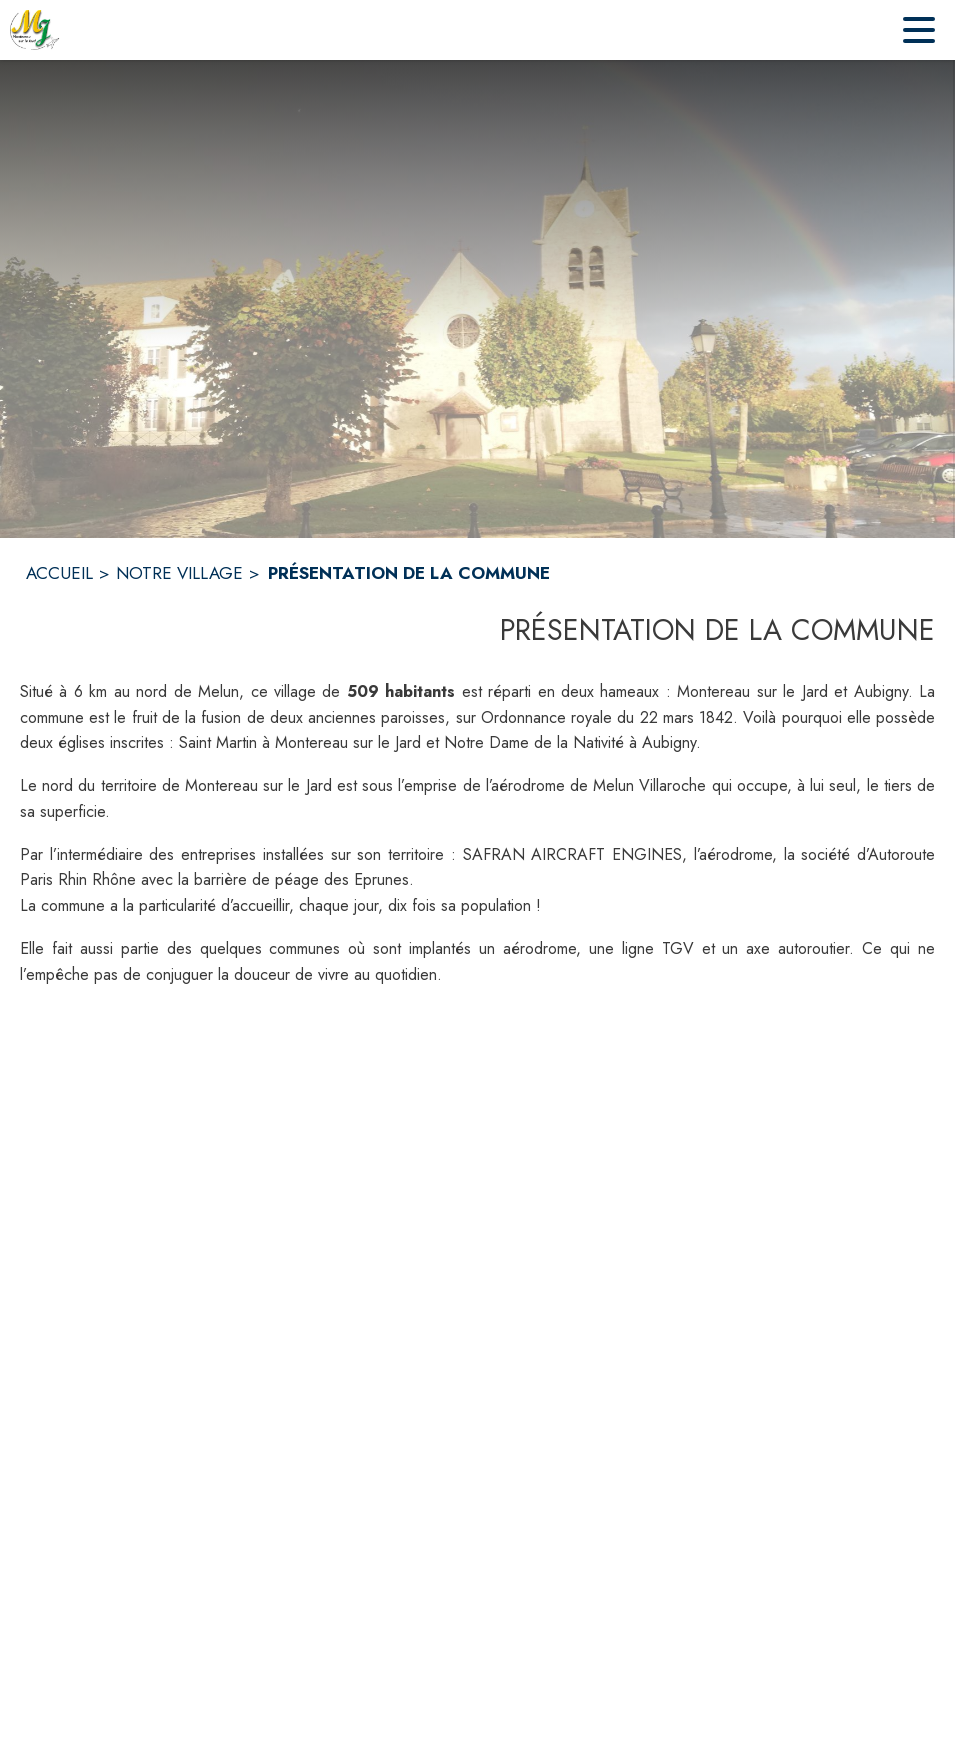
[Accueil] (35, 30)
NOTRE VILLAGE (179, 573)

· · · ·

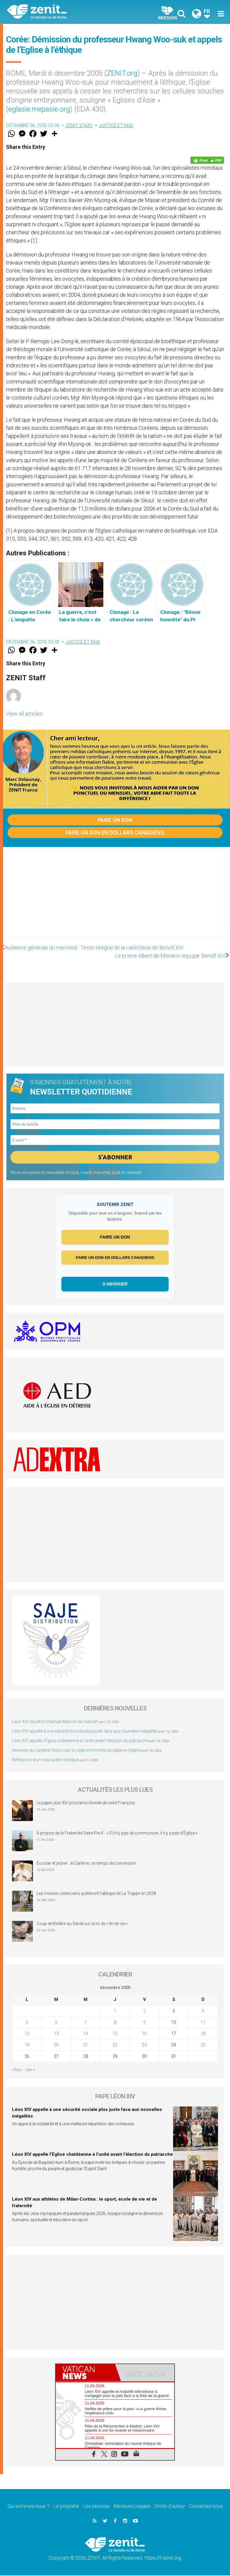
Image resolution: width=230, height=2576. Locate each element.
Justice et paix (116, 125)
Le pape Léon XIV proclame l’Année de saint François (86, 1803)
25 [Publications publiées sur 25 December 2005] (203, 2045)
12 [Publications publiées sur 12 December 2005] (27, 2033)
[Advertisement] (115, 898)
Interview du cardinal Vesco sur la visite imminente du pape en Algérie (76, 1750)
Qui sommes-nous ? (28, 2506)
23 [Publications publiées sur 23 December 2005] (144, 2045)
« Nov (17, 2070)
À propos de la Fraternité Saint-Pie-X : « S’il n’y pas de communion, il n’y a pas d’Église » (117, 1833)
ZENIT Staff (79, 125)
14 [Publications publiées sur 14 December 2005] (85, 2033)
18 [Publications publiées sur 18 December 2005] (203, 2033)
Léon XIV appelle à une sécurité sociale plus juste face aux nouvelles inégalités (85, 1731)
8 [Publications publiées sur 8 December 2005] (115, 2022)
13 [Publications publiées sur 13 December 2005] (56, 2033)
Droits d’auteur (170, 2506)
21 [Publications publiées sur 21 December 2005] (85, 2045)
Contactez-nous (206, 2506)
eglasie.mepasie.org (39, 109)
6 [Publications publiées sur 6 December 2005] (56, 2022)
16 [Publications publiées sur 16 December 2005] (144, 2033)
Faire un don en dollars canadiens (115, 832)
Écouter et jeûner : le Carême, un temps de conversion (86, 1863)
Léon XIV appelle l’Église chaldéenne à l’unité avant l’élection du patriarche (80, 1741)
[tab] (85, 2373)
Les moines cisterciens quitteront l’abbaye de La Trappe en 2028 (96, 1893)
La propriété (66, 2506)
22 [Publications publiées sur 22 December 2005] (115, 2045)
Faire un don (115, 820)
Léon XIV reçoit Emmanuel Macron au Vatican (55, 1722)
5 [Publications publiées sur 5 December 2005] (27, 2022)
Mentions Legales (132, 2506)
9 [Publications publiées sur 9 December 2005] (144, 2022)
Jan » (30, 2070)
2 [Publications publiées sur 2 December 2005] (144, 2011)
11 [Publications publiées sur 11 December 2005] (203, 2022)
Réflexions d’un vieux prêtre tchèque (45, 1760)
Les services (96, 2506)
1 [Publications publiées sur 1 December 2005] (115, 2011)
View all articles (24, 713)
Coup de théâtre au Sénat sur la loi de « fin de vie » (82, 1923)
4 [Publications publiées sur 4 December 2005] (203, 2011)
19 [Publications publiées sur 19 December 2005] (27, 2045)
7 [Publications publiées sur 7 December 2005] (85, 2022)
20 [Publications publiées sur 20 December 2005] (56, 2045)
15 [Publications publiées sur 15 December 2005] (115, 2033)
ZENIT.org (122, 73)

· · · ·

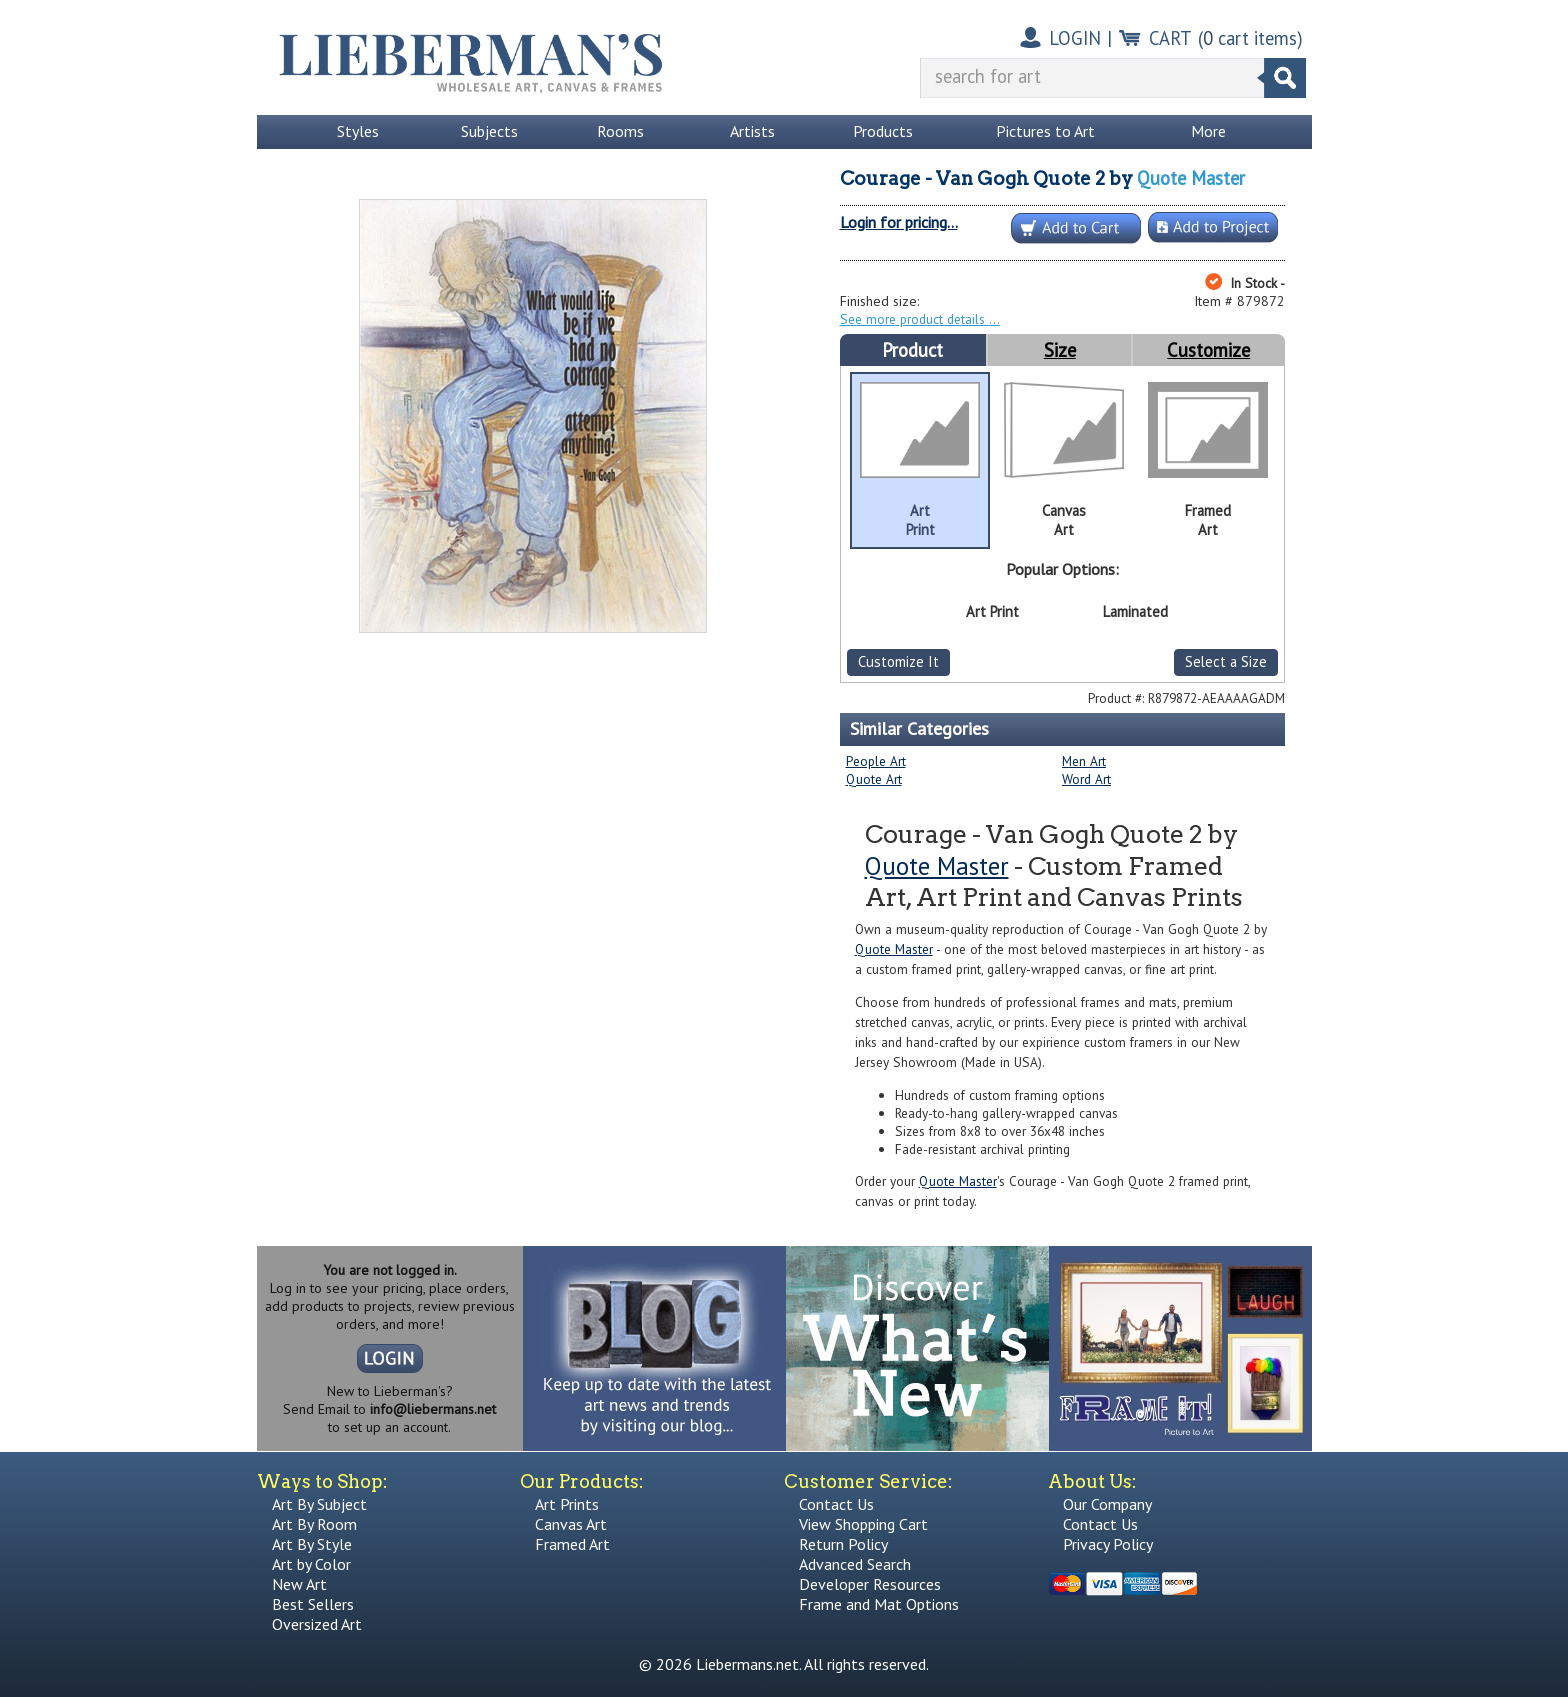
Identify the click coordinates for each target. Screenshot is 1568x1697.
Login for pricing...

· · · ·

● **Prompt**
Look above for the line containing "[Advertisement] (115, 898)" and the line containing "Écouter et jeûner". Transcribe both, with the lines between them, exactly.

● **Answer to this exercise**
[Advertisement] (115, 898)
Interview du cardinal Vesco sur la visite imminente du pape en Algérie (76, 1750)
Qui sommes-nous ? (28, 2506)
23 [Publications publiées sur 23 December 2005] (144, 2045)
« Nov (17, 2070)
À propos de la Fraternité Saint-Pie-X : « S’il n’y pas de communion, il n’y a pas d’Église » (117, 1833)
ZENIT Staff (79, 125)
14 [Publications publiées sur 14 December 2005] (85, 2033)
18 [Publications publiées sur 18 December 2005] (203, 2033)
Léon XIV appelle à une sécurité sociale plus juste face aux nouvelles inégalités (85, 1731)
8 [Publications publiées sur 8 December 2005] (115, 2022)
13 [Publications publiées sur 13 December 2005] (56, 2033)
Droits d’auteur (170, 2506)
21 [Publications publiées sur 21 December 2005] (85, 2045)
Contactez-nous (206, 2506)
eglasie.mepasie.org (39, 109)
6 [Publications publiées sur 6 December 2005] (56, 2022)
16 [Publications publiées sur 16 December 2005] (144, 2033)
Faire un don en dollars canadiens (115, 832)
Écouter et jeûner : le Carême, un temps de conversion (86, 1863)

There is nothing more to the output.